It was a tough day for crypto bulls as the price of almost all of the top 50 cryptocurrencies is in the red on a 24 hour scale. The same is true for Bitcoin.
The price of BTC plunged to an intraday low of $ 58,500 on Bitstamp, but has since recovered to around $ 60,100, where it is currently trading. Still, it has fallen almost 8% in the past 24 hours, falling below the important $ 60,000 level.
Well-known on-chain Bitcoin analyst Daniel Joe doesn’t seem overly concerned and attributes the current drop to several things.
First of all, before drawing any serious conclusions, he noted that we need to see where the BTC price will end. The 50 day MA has been tested, but the buyers have stepped in decisively and we are currently seeing a rebound in the recovery.
This decline can be interpreted as an intra-week drop below $ 64.8,000, which was the previous record. As it stands, however, it remains particularly important for the price to rise above that level for the weekly close.
The main support levels are located at $ 60,000, $ 58.7,000 and $ 57.1,000.
From a chain perspective, Joe notes that there hasn’t been any aggressive distribution from long-term holders today. Miners also do not sell this fold in an aggressive manner.
Spot entries edged up today, which also led to a somewhat higher trend in reserves – a potential sign of caution in the near term. However, the analyst remains optimistic in the medium to long term and sees this as a buying opportunity.
I buy the BTC trough between $ 60,000 and $ 57.1,000. There is some near-term uncertainty, but the macro bullish trend in BTC has not changed (bullish over this decade). I seek to protect and grow multigenerational wealth. I am delighted to see dips, small or large. – He Remarks.

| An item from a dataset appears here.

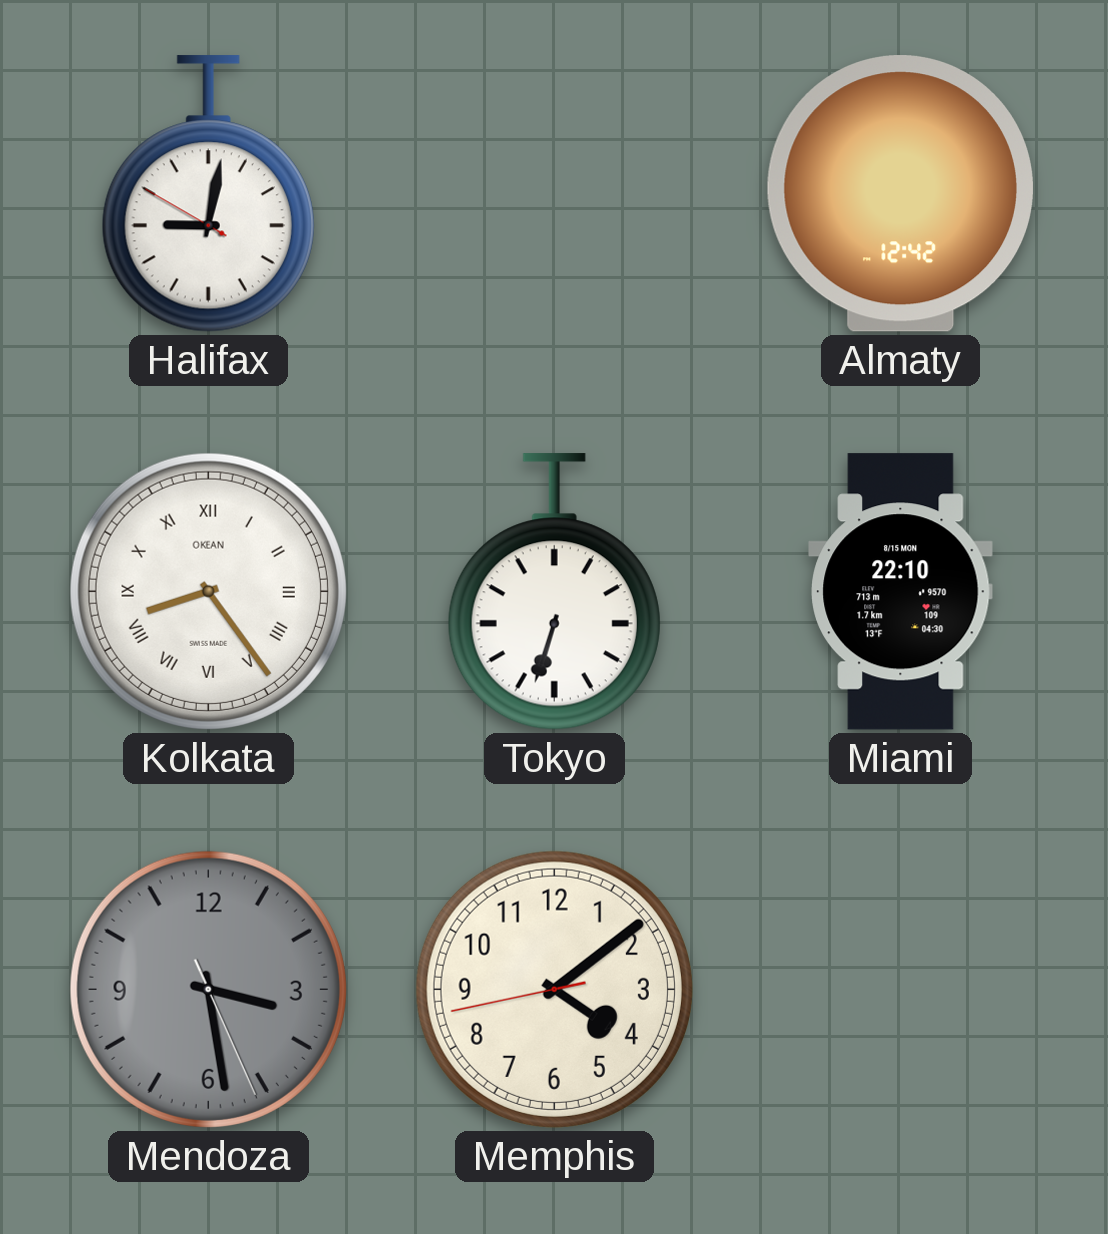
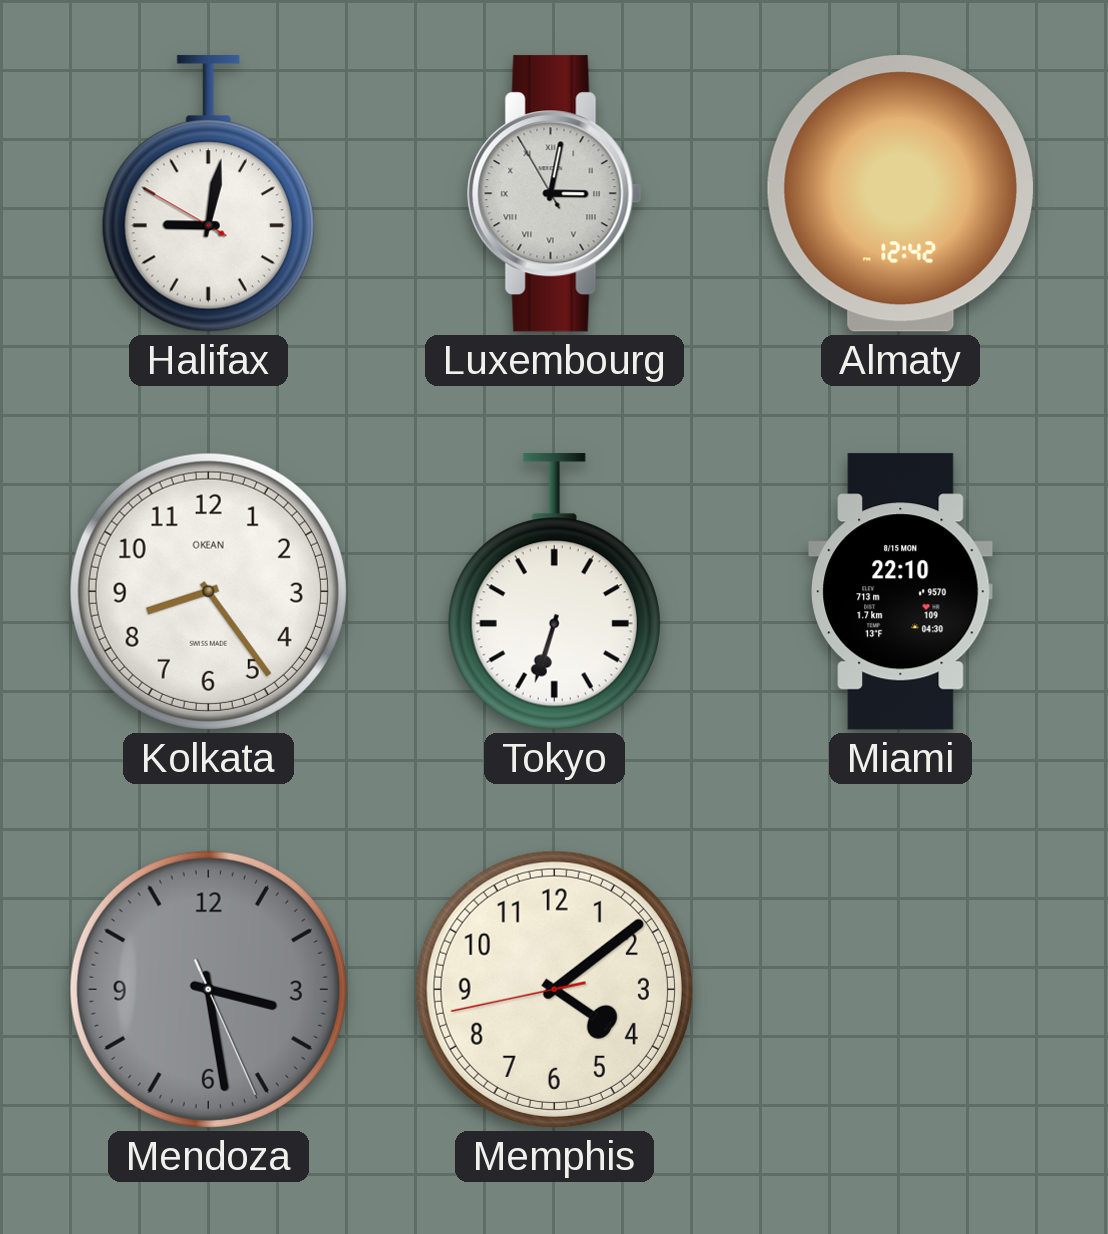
Luxembourg: none -> 3:01
Kolkata numerals: Roman -> Arabic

Still, it’s also worth noting that Joe waved a worry flag.
The 3-5 year old, 18-2 year old, and 12-18 month BTC cohort was evenly distributed during the withdrawal. Not ideal to see, especially with the prices coming down. Lots of long BTC are being liquidated today, with an intraday drop below $ 60,000.
The analyst also noted that some of the reasons for the current pullback include the liquidation of leveraged long positions, the rising dollar, high overall leverage, stocks meeting major technical targets, overbought conditions, as well. that fear of the distribution of Mt. Gox.